Task to carry out — Using the data below, show every line where the word "Plug" occurs.

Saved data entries
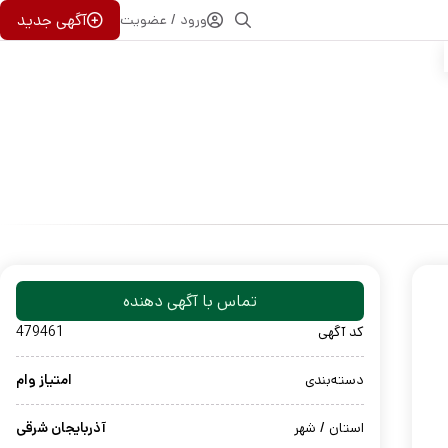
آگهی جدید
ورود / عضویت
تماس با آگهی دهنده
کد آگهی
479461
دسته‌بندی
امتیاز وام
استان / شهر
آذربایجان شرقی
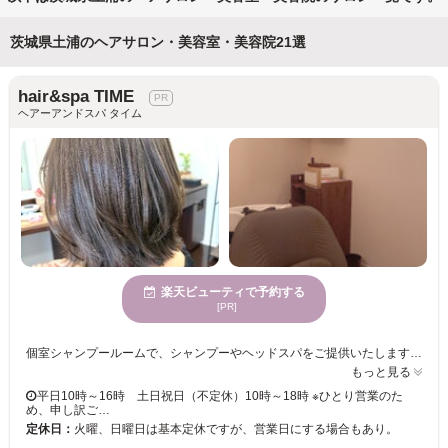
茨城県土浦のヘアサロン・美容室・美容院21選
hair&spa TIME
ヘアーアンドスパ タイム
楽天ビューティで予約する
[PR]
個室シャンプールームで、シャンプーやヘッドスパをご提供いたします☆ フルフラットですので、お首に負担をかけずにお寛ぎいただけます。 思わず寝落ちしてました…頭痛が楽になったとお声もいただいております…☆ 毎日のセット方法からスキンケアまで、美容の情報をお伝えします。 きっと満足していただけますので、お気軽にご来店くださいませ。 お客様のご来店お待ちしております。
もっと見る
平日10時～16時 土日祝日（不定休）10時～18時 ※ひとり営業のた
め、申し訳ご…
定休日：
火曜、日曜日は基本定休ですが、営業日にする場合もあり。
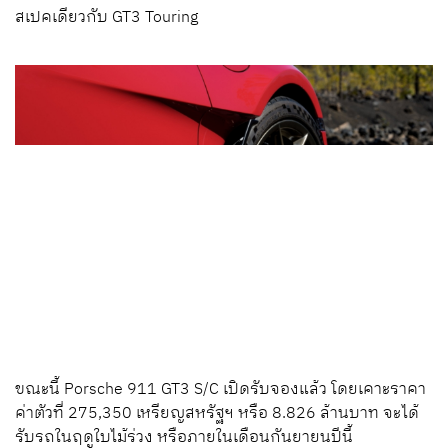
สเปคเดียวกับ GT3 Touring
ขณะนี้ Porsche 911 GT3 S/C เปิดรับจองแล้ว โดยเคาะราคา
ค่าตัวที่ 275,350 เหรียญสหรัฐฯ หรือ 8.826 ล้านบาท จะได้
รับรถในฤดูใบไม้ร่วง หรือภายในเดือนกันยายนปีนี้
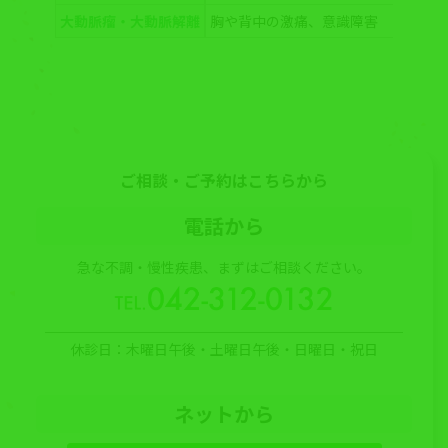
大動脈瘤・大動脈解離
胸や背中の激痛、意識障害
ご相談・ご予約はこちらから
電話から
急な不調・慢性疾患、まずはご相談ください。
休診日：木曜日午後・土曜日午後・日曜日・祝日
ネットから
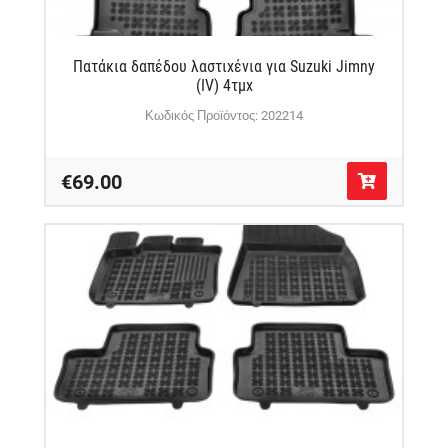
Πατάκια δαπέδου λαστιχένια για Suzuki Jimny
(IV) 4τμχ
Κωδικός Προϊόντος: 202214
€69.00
--
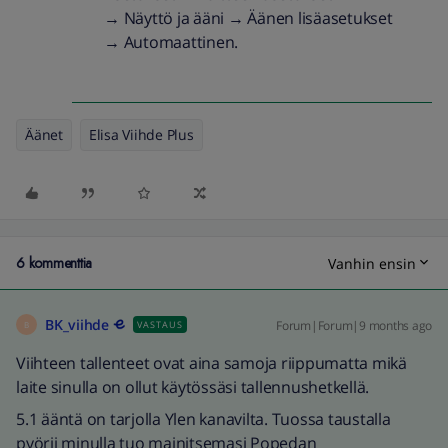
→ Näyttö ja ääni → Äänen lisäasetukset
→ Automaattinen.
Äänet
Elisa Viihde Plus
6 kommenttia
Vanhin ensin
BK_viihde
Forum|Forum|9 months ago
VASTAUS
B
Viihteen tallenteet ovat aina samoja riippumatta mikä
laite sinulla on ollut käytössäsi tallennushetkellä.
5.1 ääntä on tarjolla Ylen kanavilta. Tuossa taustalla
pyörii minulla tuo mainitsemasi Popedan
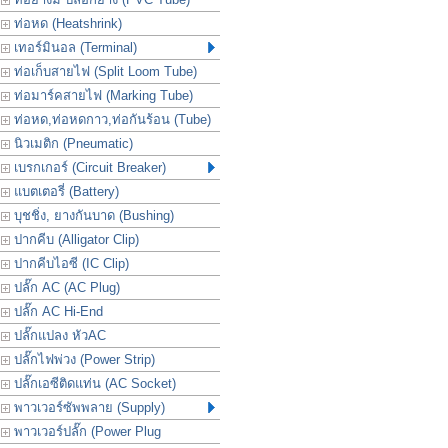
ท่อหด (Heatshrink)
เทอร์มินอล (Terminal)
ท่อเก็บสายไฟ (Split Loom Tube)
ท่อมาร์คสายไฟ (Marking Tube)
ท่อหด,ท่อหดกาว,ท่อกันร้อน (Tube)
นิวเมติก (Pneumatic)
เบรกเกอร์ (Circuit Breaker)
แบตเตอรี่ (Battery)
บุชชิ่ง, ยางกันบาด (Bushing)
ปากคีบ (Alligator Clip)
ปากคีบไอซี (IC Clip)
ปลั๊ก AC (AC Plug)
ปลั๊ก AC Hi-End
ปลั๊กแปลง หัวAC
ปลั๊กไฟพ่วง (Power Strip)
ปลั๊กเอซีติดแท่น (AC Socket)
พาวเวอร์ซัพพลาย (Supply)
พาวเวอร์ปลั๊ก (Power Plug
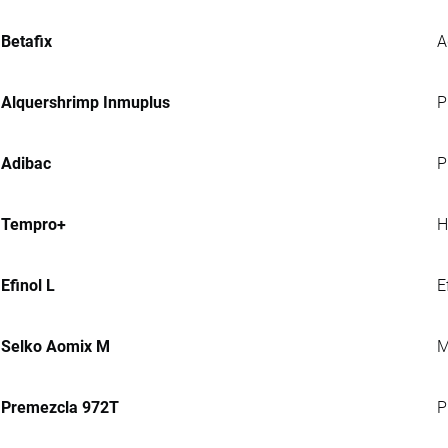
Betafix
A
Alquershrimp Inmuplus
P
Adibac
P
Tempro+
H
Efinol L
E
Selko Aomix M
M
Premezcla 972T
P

Written answer —
ปลั๊ก AC (AC Plug)
พาวเวอร์ปลั๊ก (Power Plug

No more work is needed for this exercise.